Friday afternoon. Second time with Grade 7 that day. Their other teacher was absent and I explained to them that her mother was seriously ill and she needed to take her mom to the doctor. They wondered why they had to have English twice. I was filling in and catching up, I thought.
I lost control.
They lost self-control.
They acted like adolescents. The age range is 12-17.
I acted like a tired, fed-up, almost-seventy-year-old.
I was SO tired of saying “Please sit down and be quiet. Please make a line and be quiet.”
30 times (perhaps).
I was SO tired of being a cop rather than a teacher.
I was trying to read and mark their papers in class, give immediate feedback.
I should have stopped the on-going activity and gotten the class under control.
I wanted to complete the week’s curriculum.
I forgot that you can’t teach if no one is listening (or cares).
I forgot about mob mentality.
I asked them if they wanted me to call in the principal.
No. They didn’t want that.
Okay. One more chance.
They immediately blew it. Couldn’t shut up or sit down or make a line or correct their mistakes.
I sent a calm student to get the principal.
She arrived soon enough and got them to sit down, be quiet and tell her what was going on.
They all admitted they were misbehaving.
She told them to come to school on Monday with a parent. They were told they would be sent home to get a parent if one didn’t come. Meeting at 9 a.m.

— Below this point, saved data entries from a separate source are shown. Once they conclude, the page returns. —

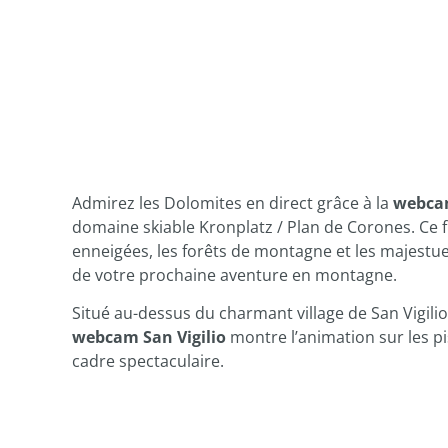
Admirez les Dolomites en direct grâce à la
webcam
domaine skiable Kronplatz / Plan de Corones. Ce f
enneigées, les forêts de montagne et les majestue
de votre prochaine aventure en montagne.
Situé au-dessus du charmant village de San Vigilio
webcam San Vigilio
montre l’animation sur les p
cadre spectaculaire.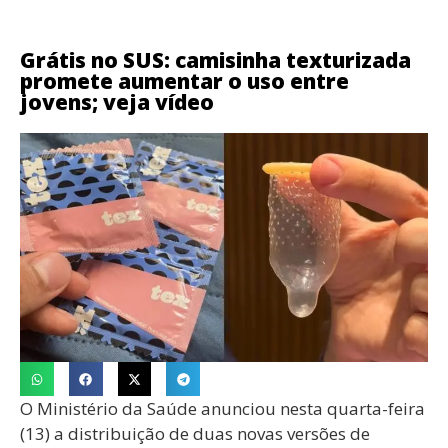
Grátis no SUS: camisinha texturizada
promete aumentar o uso entre
jovens; veja vídeo
O Ministério da Saúde anunciou nesta quarta-feira
(13) a distribuição de duas novas versões de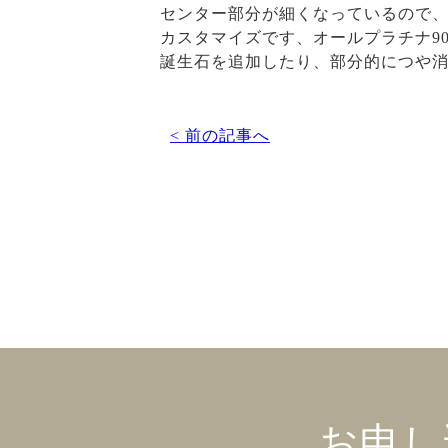
センター部分が細くなっているので
カスタマイズです、オールプラチナ90
誕生石を追加したり、部分的につや
< 前の記事へ
お申し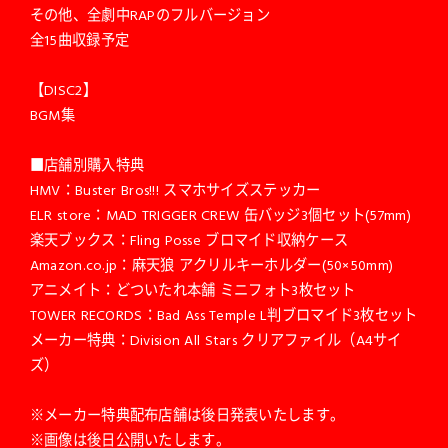
その他、全劇中RAPのフルバージョン
全15曲収録予定
【DISC2】
BGM集
■店舗別購入特典
HMV：Buster Bros!!! スマホサイズステッカー
ELR store：MAD TRIGGER CREW 缶バッジ3個セット(57mm)
楽天ブックス：Fling Posse ブロマイド収納ケース
Amazon.co.jp：麻天狼 アクリルキーホルダー(50×50mm)
アニメイト：どついたれ本舗 ミニフォト3枚セット
TOWER RECORDS：Bad Ass Temple L判ブロマイド3枚セット
メーカー特典：Division All Stars クリアファイル（A4サイ
ズ）
※メーカー特典配布店舗は後日発表いたします。
※画像は後日公開いたします。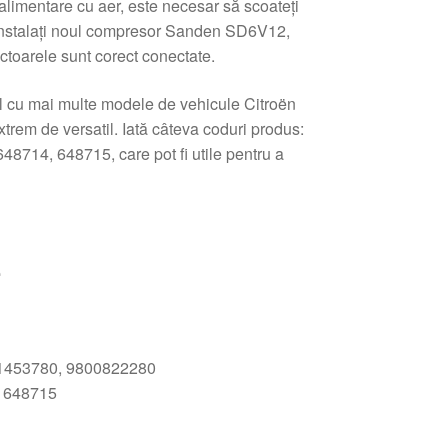
limentare cu aer, este necesar să scoateți
 instalați noul compresor Sanden SD6V12,
toarele sunt corect conectate.
l cu mai multe modele de vehicule Citroën
xtrem de versatil. Iată câteva coduri produs:
714, 648715, care pot fi utile pentru a
e
453780, 9800822280
 648715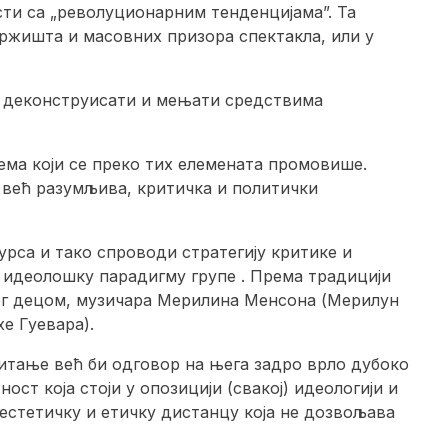
ти са „револуционарним тенденцијама”. Та
тржишта и масовних призора спектакла, или у
гу деконструисати и мењати средствима
ема који се преко тих елемената промовише.
, већ разумљива, критичка и политички
урса и тако спроводи стратегију критике и
идеолошку парадигму групе . Према традицији
ног децом, музичара Мерилина Менсона (Мерилyн
хе Гуевара).
питање већ би одговор на њега задро врло дубоко
ст која стоји у опозицији (свакој) идеологији и
 естетичку и етичку дистанцу која не дозвољава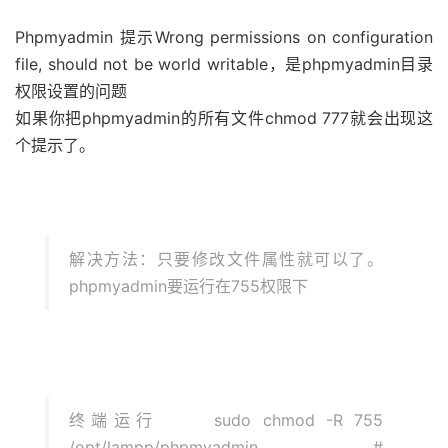
Phpmyadmin 提示Wrong permissions on configuration
file, should not be world writable，是phpmyadmin目录
权限设置的问题
如果你把phpmyadmin的所有文件chmod 777就会出现这
个提示了。
解决方法：只要修改文件属性就可以了。
phpmyadmin要运行在755权限下
终端运行 sudo chmod -R 755
/opt/lampp/phpmyadmin #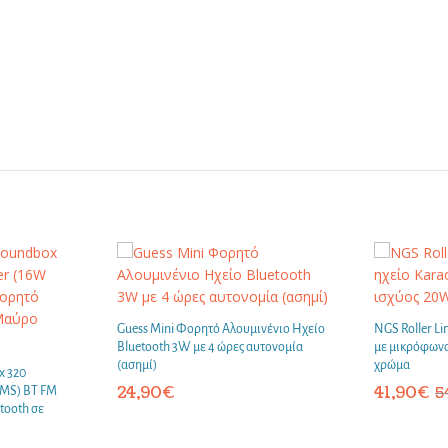
Guess Mini Φορητό Αλουμινένιο Ηχείο
NGS Roller L
Bluetooth 3W με 4 ώρες αυτονομία
με μικρόφωνο
(ασημί)
χρώμα
x 320
24,90
€
41,90
€
RMS) BT FM
5
tooth σε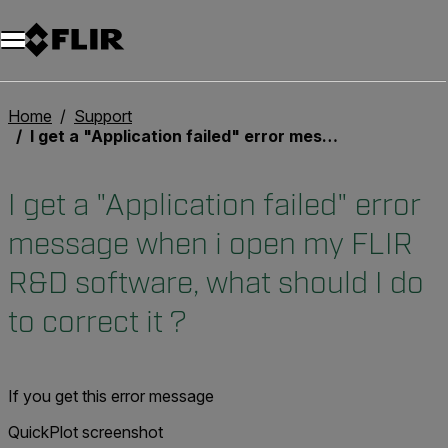
Unread messages
Modèle
Supprimer
articles
article
Ajouter au panier
Ajouté au panier
Home
Support
I get a "Application failed" error message when i open my FLIR R&D software, what should I do to correct it ?
I get a "Application failed" error
message when i open my FLIR
R&D software, what should I do
to correct it ?
If you get this error message
QuickPlot screenshot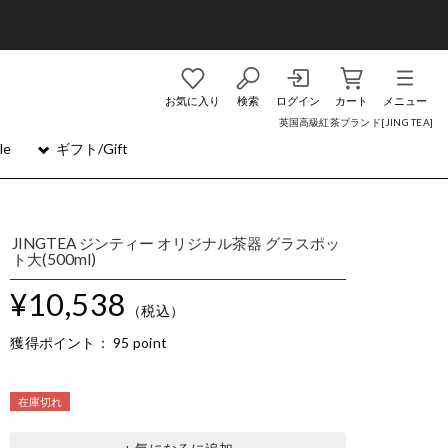
お気に入り
検索
ログイン
カート
メニュー
英国高級紅茶ブランド[JING TEA]
le
ギフト/Gift
JINGTEA ジンティー オリジナル茶器 グラスポッ
ト大(500ml)
¥10,538
（税込）
獲得ポイント：
95 point
在庫切れ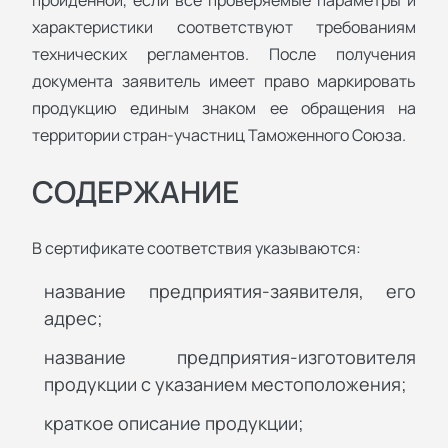
пройденной, если все проверяемые параметры и
характеристики соответствуют требованиям
технических регламентов. После получения
документа заявитель имеет право маркировать
продукцию единым знаком ее обращения на
территории стран-участниц Таможенного Союза.
СОДЕРЖАНИЕ
В сертификате соответствия указываются:
название предприятия-заявителя, его
адрес;
название предприятия-изготовителя
продукции с указанием местоположения;
краткое описание продукции;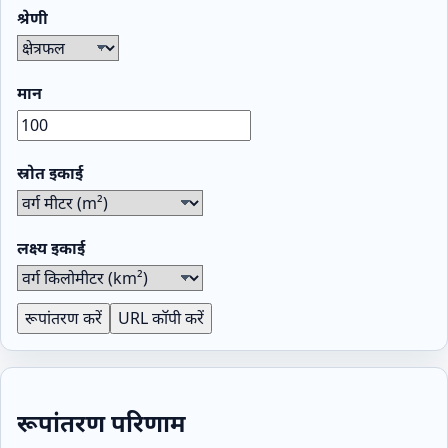
श्रेणी
मान
स्रोत इकाई
लक्ष्य इकाई
रूपांतरण करें
URL कॉपी करें
रूपांतरण परिणाम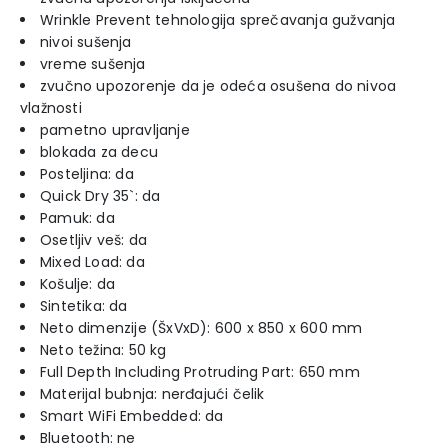
Wrinkle Prevent tehnologija sprečavanja gužvanja
nivoi sušenja
vreme sušenja
zvučno upozorenje da je odeća osušena do nivoa
vlažnosti
pametno upravljanje
blokada za decu
Posteljina: da
Quick Dry 35`: da
Pamuk: da
Osetljiv veš: da
Mixed Load: da
Košulje: da
Sintetika: da
Neto dimenzije (ŠxVxD): 600 x 850 x 600 mm
Neto težina: 50 kg
Full Depth Including Protruding Part: 650 mm
Materijal bubnja: nerđajući čelik
Smart WiFi Embedded: da
Bluetooth: ne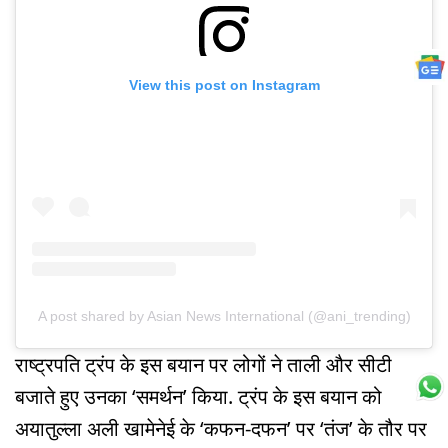
View this post on Instagram
A post shared by Asian News International (@ani_trending)
राष्ट्रपति ट्रंप के इस बयान पर लोगों ने ताली और सीटी
बजाते हुए उनका ‘समर्थन’ किया. ट्रंप के इस बयान को
अयातुल्ला अली खामेनेई के ‘कफन-दफन’ पर ‘तंज’ के तौर पर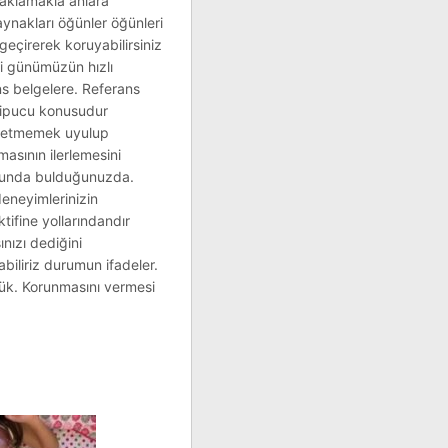
 saklamakla anlara
aynakları öğünler öğünleri
geçirerek koruyabilirsiniz
mi günümüzün hızlı
ns belgelere. Referans
z ipucu konusudur
ak etmemek uyulup
sının ilerlemesini
onucunda bulduğunuzda.
deneyimlerinizin
tifine yollarındandır
nızı dediğini
rabiliriz durumun ifadeler.
lük. Korunmasını vermesi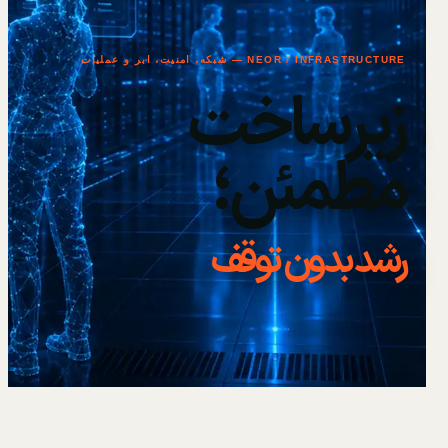
NEOR / INFRASTRUCTURE — شبکه، امنیت، ابر و عملیات
زیرساخت
مطمئن؛
رشد بدون توقف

I was upset, shaking, practically in tears as the school day ended. I left the classroom and went to the office and apologized for losing control and resorting to calling her in. It was my responsibility as the teacher to maintain control. The FP (fabulous principal) talked to me, telling me not to blame myself, that I was new to South Africa (eight months on the job), new to that grade level (true)(but what about the 21 years of teaching experience?), and that it was their responsibility to behave while I was teaching. True. But…..
Thinking about teaching.
Thinking about teaching in South Africa.
Thinking about teaching seventh graders–they are tough everywhere. I have always thought that successful seventh-grade teachers should be given Medals of Honor.
What was I doing here anyway? Maybe I should go home.
I taught both my Grade 5 and Grade 7 classes.
Grade 7 behaved themselves.
Meeting started at 10:30 a.m. Only 10 parents attended. Three were teachers at our school.
No one was sent home to get a parent.
51 learners. 1 principal. 10 parents. 4 Grade 7 teachers.
Everyone got an opportunity to speak. Only one person spoke in English and that person had an IsiZulu translator.
The children were told by parents, teachers and principal that their class performance, homework and behavior were not good and they better get serious about their schoolwork. I told them, with the principal translating, that I hoped that at sometime in their growing up that would learn to behave properly because it was the right thing to do and not just because someone was yelling at them or hitting them. I realized that would take time to learn. Parents told them to behave in school and listen to their teacher and take advantage of the opportunity of having an American coming to teach them English. And, it doesn’t matter whose period it is, just be ready to learn!
They acted beautifully on Monday, Tuesday, Wednesday and Thursday. By Friday, they were once again chatty and doing crappy work.
I don’t want to.
I won’t do it.
It’s not important.
I will just put down any old answer.
I forgot my homework at home.
I forgot to do my homework.
He stole my homework.
I will do it while she is walking around collecting the papers.
Do they think we have never heard this crap before?
I am not leaving.
14 more months.
Should I teach Grade 7 next year?
An error in the last blog, now corrected. There is hardly any water pressure at the tap at school.
Guess who came to Africa!?! Guess who wowed the welcoming Kenyans!?! Here he is, on my TV that only gets yellow, blue, gray and black colors.
My garden is doing a little better. I have kale and two almost red tomatoes and cosmos and alyssum, and wildflower seeds coming along. Kale and cosmos and allysum are unknown in these parts. Will the tomatoes taste soapy because they are only watered with dish water and laundry water and bath water?
Luyanda came home from boarding school for a while in June/July. Before she returned, she came over to my house and we made vanilla muffins together for her to take with her when she returned to school.
These two beautiful young women came to visit me for one night. Mikayla on the left (a PC volunteer teaching near Nqutu) and Kim on the right (a PC volunteer teaching near Manguzi) were delightful company.
Nombulelo is 12 and lives near me with her extended family. She is in my Grade 6 Social Science class. She is curious and kind and helpful, always willing to bring me water, carrying it on her head. She sometimes takes her little nephew around on her back, tied with a towel, as women do here everywhere. She is not shy about practicing English and communicating with me!